Sánchez no se bunqueriza. Es más, acepta la derrota y, además, dimite como presidente del Gobierno. El PP da el nihil obstat a que Nadia Calviño sea la sucesora, entre otras razones porque es la única persona del Gabinete con crédito en los grandes despachos bruselenses y no digamos ya en ese Banco Central Europeo que al final es el que decide quién se salva de la quema y, lo que es más importante, cómo. La primera decisión de la hasta ahora titular de Economía es plantear una gran coalición encubierta a Casado. Manda al carajo, mejor dicho, al casoplón, a Pablo Iglesias; denuncia públicamente el pacto espurio con Bildu, repudia al ex terrorista Otegi y puntualiza que mientras ella sea presidenta ERC no pintará nada en la gobernación del Estado. El PP aprueba por omisión los Presupuestos Generales —vamos, que se abstiene— y acepta agotar la legislatura para salvar un país camino de los 6 millones de parados y del default. Y, mientras tanto, los Madina, Moscoso, Díaz y cía se preparan para volver a coger las riendas de un PSOE que sube en las encuestas como la espuma en un país en el que las elecciones siempre se ganaron por el centro. Y, desde allá arriba, Don Alfredo respira más tranquilo que nunca. El viaje al centro va por buen camino.

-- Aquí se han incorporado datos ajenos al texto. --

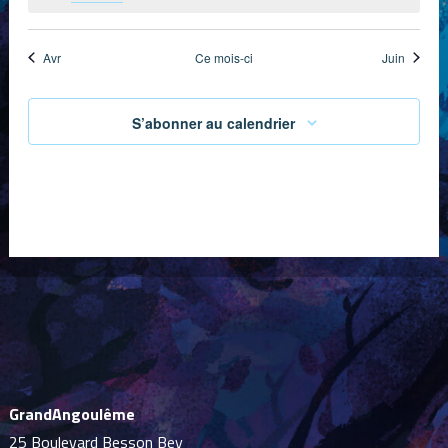
Avr
Ce mois-ci
Juin
S’abonner au calendrier
GrandAngoulême
25 Boulevard Besson Bey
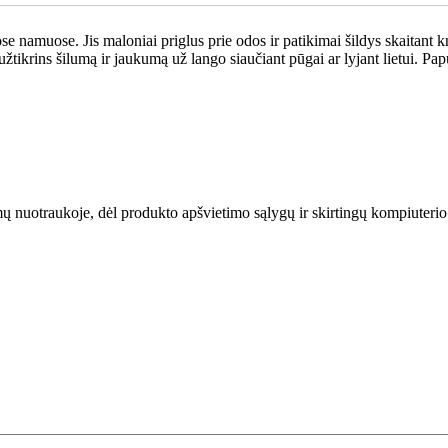
 namuose. Jis maloniai priglus prie odos ir patikimai šildys skaitant kny
žtikrins šilumą ir jaukumą už lango siaučiant pūgai ar lyjant lietui. 
omų nuotraukoje, dėl produkto apšvietimo sąlygų ir skirtingų kompiuteri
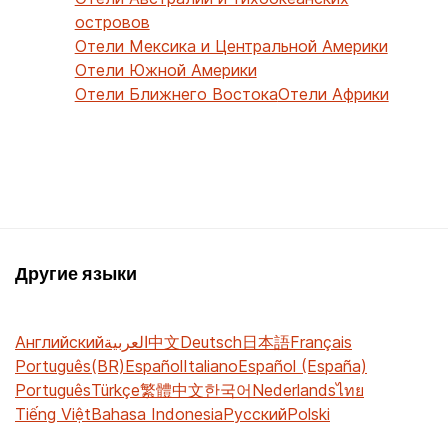
островов
Отели Мексика и Центральной Америки
Отели Южной Америки
Отели Ближнего Востока
Отели Африки
Другие языки
Английский
العربية
中文
Deutsch
日本語
Français
Português(BR)
Español
Italiano
Español (España)
Português
Türkçe
繁體中文
한국어
Nederlands
ไทย
Tiếng Việt
Bahasa Indonesia
Русский
Polski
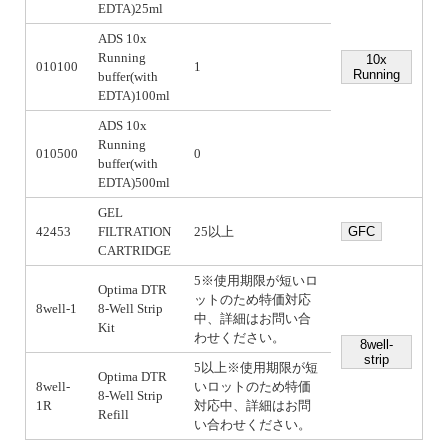
EDTA)25ml
ADS 10x
Running
10x
010100
1
Running
buffer(with
EDTA)100ml
ADS 10x
Running
010500
0
buffer(with
EDTA)500ml
GEL
42453
FILTRATION
25以上
GFC
CARTRIDGE
5※使用期限が短いロ
Optima DTR
ットのため特価対応
8well-1
8-Well Strip
中、詳細はお問い合
Kit
わせください。
8well-
strip
5以上※使用期限が短
Optima DTR
8well-
いロットのため特価
8-Well Strip
1R
対応中、詳細はお問
Refill
い合わせください。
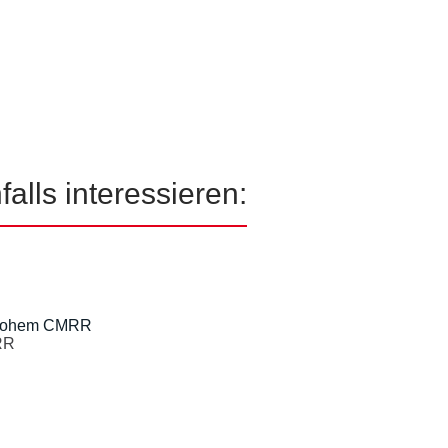
alls interessieren:
RR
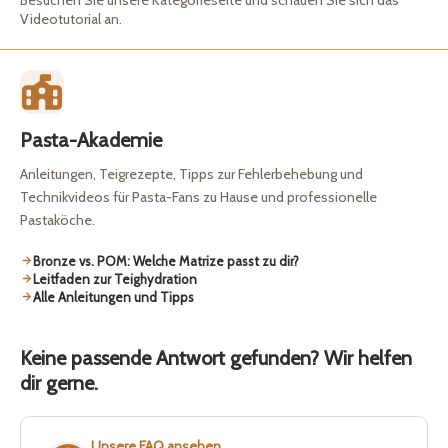
Videotutorial an.
Pasta-Akademie
Anleitungen, Teigrezepte, Tipps zur Fehlerbehebung und
Technikvideos für Pasta-Fans zu Hause und professionelle
Pastaköche.
Bronze vs. POM: Welche Matrize passt zu dir?
Leitfaden zur Teighydration
Alle Anleitungen und Tipps
Keine passende Antwort gefunden? Wir helfen
dir gerne.
Unsere FAQ ansehen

Y colorín, colorado, esta fábula se ha acabado. Un homenaje a quienes forjaron ese PSOE votable por cualquiera de los millones de personas que se sitúan entre el centroderecha y el centroizquierda. El problema es que este es un relato de lo que pudo haber sido y no fue y de lo que puede ser y no será. Malos tiempos para los felipes, guerras, rubalcabas y demás hombres con cierto sentido de Estado. Con sus defectos, con sus peculiaridades, con sus episodios oscuros, pero tipos conscientes de que la España Constitucional es lo mejor que hemos hecho en nuestra historia.